How do workers... work?
Until now, there were two places that Octopus Deploy ran your deployment code: on the servers you’re deploying to, using Tentacle, and directly on the Octopus server. Workers give you a third place to run parts of your deployment; a place to run code on servers that you deploy from, without running it on the Octopus server.
Workers are the best place to run deployment steps like:
- Publishing to Azure websites
- Deploying AWS CloudFormation templates
- Deploying to AWS Elastic Beanstalk
- Uploading files to Amazon S3
- Backing up databases
- Performing database schema migrations
- Configuring load balancers.
With all of these steps you usually only want them to run "once" in a deployment, and from a specific machine or set of machines. It doesn’t make sense to execute them on the web and application servers you’re deploying to. For this reason, these tasks tend to run on the Octopus server. With workers, you can now run them on special servers dedicated to the task, and away from the Octopus server.
Workers are grouped into worker pools. When a deployment step is configured to run using a worker pool, at deployment time, Octopus selects the first available worker from the pool. It’s the same paradigm as build agents on a build server: we just need one worker to run the task, and we don’t care which one so long as it’s not busy.
Octopus takes care of assigning workers to run deployment steps and transferring packages to workers so you don't have to. Octopus will spread the workload when it can, while also trying to reuse workers when it gives you the advantages of package caching.

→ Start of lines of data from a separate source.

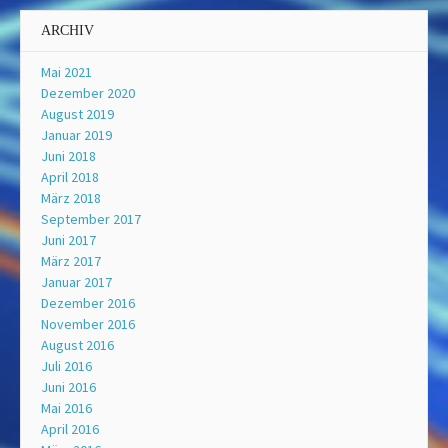
ARCHIV
Mai 2021
Dezember 2020
August 2019
Januar 2019
Juni 2018
April 2018
März 2018
September 2017
Juni 2017
März 2017
Januar 2017
Dezember 2016
November 2016
August 2016
Juli 2016
Juni 2016
Mai 2016
April 2016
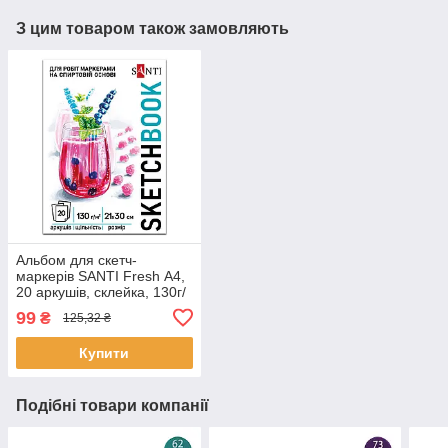
З цим товаром також замовляють
Альбом для скетч-
маркерів SANTI Fresh А4,
20 аркушів, склейка, 130г/
м2 (743214)
99
₴
125,32 ₴
Купити
Подібні товари компанії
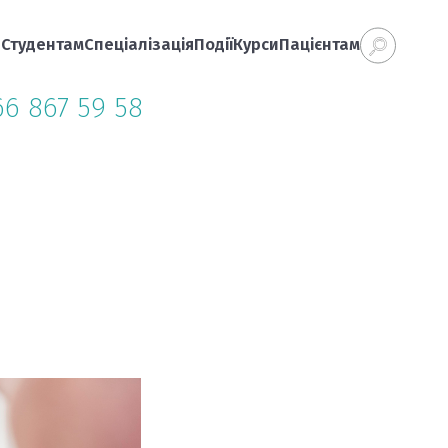
а
Студентам
Спеціалізація
Події
Курси
Пацієнтам
66 867 59 58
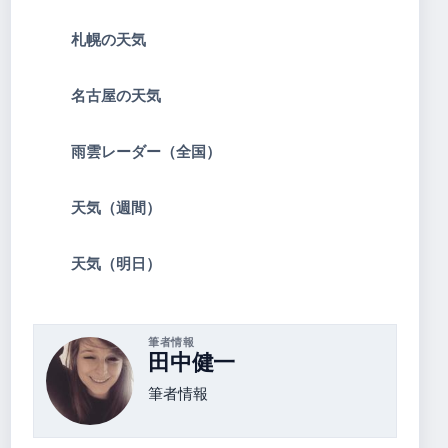
札幌の天気
名古屋の天気
雨雲レーダー（全国）
天気（週間）
天気（明日）
筆者情報
田中健一
筆者情報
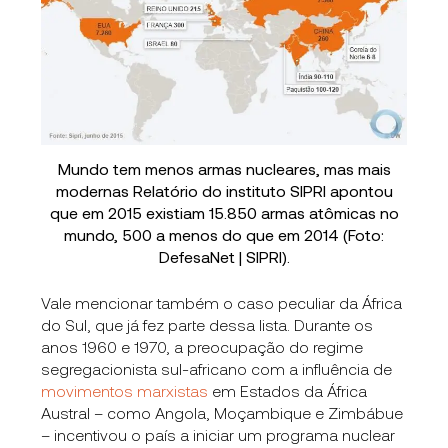
Mundo tem menos armas nucleares, mas mais
modernas Relatório do instituto SIPRI apontou
que em 2015 existiam 15.850 armas atômicas no
mundo, 500 a menos do que em 2014 (Foto:
DefesaNet | SIPRI).
Vale mencionar também o caso peculiar da África
do Sul, que já fez parte dessa lista. Durante os
anos 1960 e 1970, a preocupação do regime
segregacionista sul-africano com a influência de
movimentos marxistas
em Estados da África
Austral – como Angola, Moçambique e Zimbábue
– incentivou o país a iniciar um programa nuclear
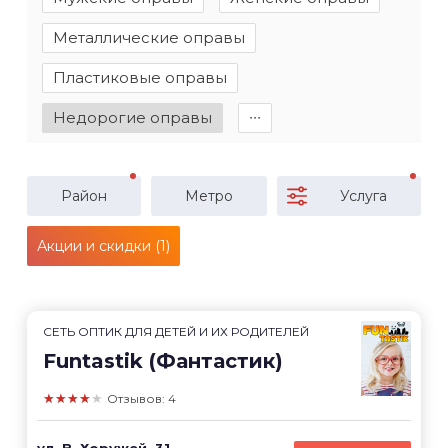
Металлические оправы
Пластиковые оправы
Недорогие оправы
∙∙∙
Район
Метро
Услуга
Акции и скидки (1)
СЕТЬ ОПТИК ДЛЯ ДЕТЕЙ И ИХ РОДИТЕЛЕЙ
Funtastik (Фантастик)
★★★★★
Отзывов: 4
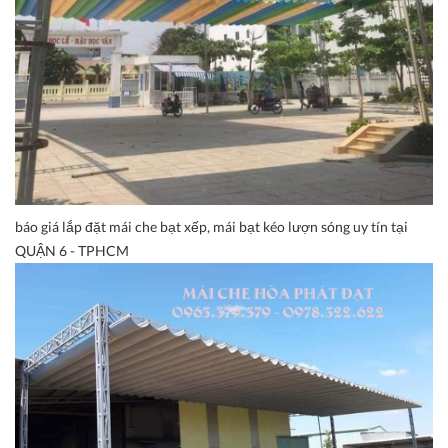
báo giá lắp đặt mái che bạt xếp, mái bạt kéo lượn sóng uy tín tại
QUẬN 6 - TPHCM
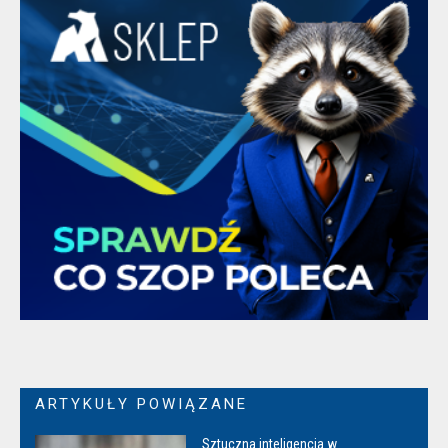
ARTYKUŁY POWIĄZANE
Sztuczna inteligencja w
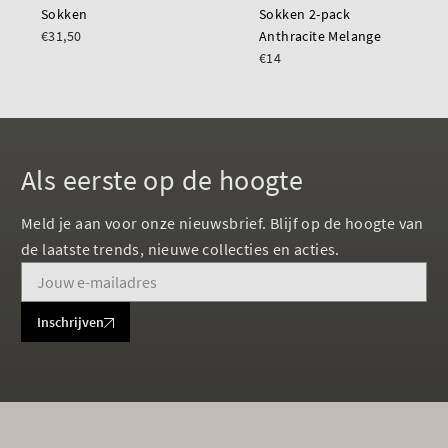
Sokken
Sokken 2-pack
€31,50
Anthracite Melange
€14
Als eerste op de hoogte
Meld je aan voor onze nieuwsbrief. Blijf op de hoogte van
de laatste trends, nieuwe collecties en acties.
Inschrijven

Workers with different platforms and capabilities
When a team configures Octopus to run a script, there’s often an assumption about the platform and dependencies on the server that will run the script. Maybe the script assumes it's running on a Linux server, or maybe it assumes a certain version of the Azure SDK is installed. With workers, you can create a pool for each of the platforms and dependencies your team needs:
- Pools for scripts that expect different operating systems (Linux vs. Windows)
- Pools for scripts that rely on different versions of cloud CLI tools: Azure CLI, AWS CLI, Terraform CLI, Kubernetes CLI (kubectl) etc
- Pools in special subnets or access to protected servers, such as for database deployments or in DMZs.
Performance and scalability
Workers enable you to shift deployment work onto other machines running in pools. This can greatly reduce the work performed on your Octopus server, freeing it to more readily execute and orchestrate more deployments and make the UI & API much more responsive.
Worker pools can improve scalability by enabling dedicated pools of machines that can be utilized by multiple projects and teams. When a deployment uses a worker, Octopus will select a worker from the pool. Since you can have many machines in a pool, you can scale your workers to match your deployment load. This can significantly improve deployment speed and resource utilization for both large and small teams.
Great examples of this include utilizing workers with database deployments, deployments to cloud infrastructure like Azure, AWS and Kubernetes (K8s) and specialized tasks like network configuration and firewall changes.
Workers make Octopus Server more secure
Without workers, when teams tell Octopus to run a PowerShell script on the Octopus server, they have the ability to execute arbitrary code on the Octopus server. This is by design; after all, the whole point of Octopus is to give you an easy place to run scripts.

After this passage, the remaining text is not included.